Shiitake mushrooms! Bremerton kids offer alternatives to swear words
July 4, 2008 · Updated 1:07 PM
Last week Wendy McPhetres Mountain Middle View connections class shared their feelings about why people swear. This week they give advice and substitute words.
Knights and Squires should Dare Not To Swear! because they are always setting an example for someone.
Alternatives: fudge, poop, and popsicle
- Sammy, seventh grade
If you swear, your buddies might think youre a poser. Usually, you dont look as cool as you think. Also you always seem more professional if you use NICE words, it may open more doors for you!
Alternatives: Hot dog!, Oh my lanta, sweet niblits, and monster trucks
- Willow, seventh grade
Its not cool it makes you look stupid.
Alternatives: Mother of a pearl, fudge, shiitake mushrooms
-Tricia, seventh grade
Its bad. Its not cool, and it becomes a habit and it can get you in trouble.
Alternatives: frik, freak, beach, crud, shoot, dang and frak
-Jared, seventh grade
You may not make a good, if not a great impression on people
Alternatives: bullfrog, fudge, heck, shizzle, cheese and rice
-Amanda, seventh grade
It can hurt people more then you think.
Alternatives: Instead of shut up you can say, please be quiet.
-Dominic, seventh grade
Older teens influence younger kids. Swearing can also get you in trouble at school. It can hurt your chances of getting a job. And lots of people are offended by swearing.

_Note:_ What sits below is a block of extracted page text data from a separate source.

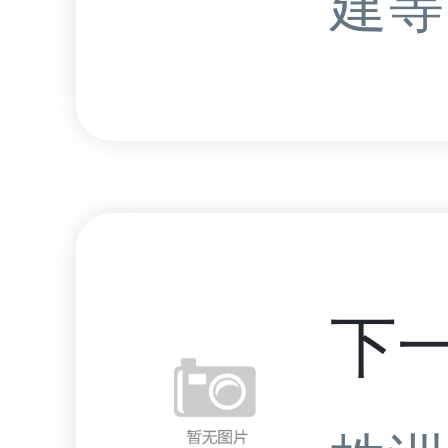
建等.
下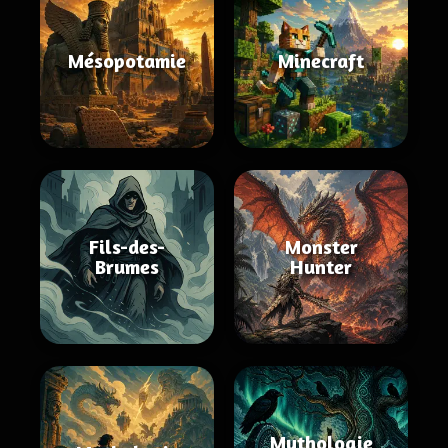
Mésopotamie
Minecraft
Fils-des-
Monster
Brumes
Hunter
Mythologie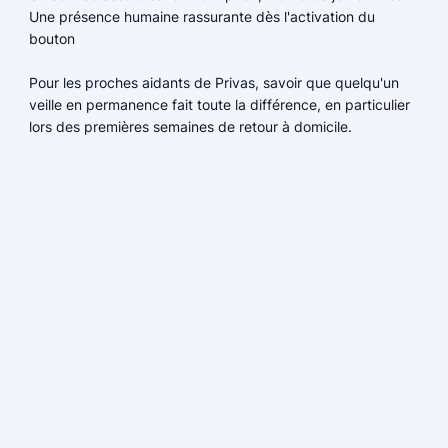
Une présence humaine rassurante dès l'activation du
bouton
Pour les proches aidants de Privas, savoir que quelqu'un
veille en permanence fait toute la différence, en particulier
lors des premières semaines de retour à domicile.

Alternatives: Darn it, shoot, crud, Oh no/oh man and Aww!
-Cameron, seventh grade
Squires and Knights are suppose to impress!
-Andrew, seventh grade
As a sixth grader walks by, you say a swear word and they say the same thing. At home you could have a little person and they hear you say something bad. So Dare Not To Swear!
Alternatives: Sweet mother, Holy cheese, crackers of pearl, Oh darn, dagnabit, and Oh cheese sticks.
-Lisa, seventh grade
Its rude and not respectful.
-Janelle, seventh grade
It makes it so others cant concentrate and people need to learn other words.
Alternatives: Please stop, quiet, and tell a teacher.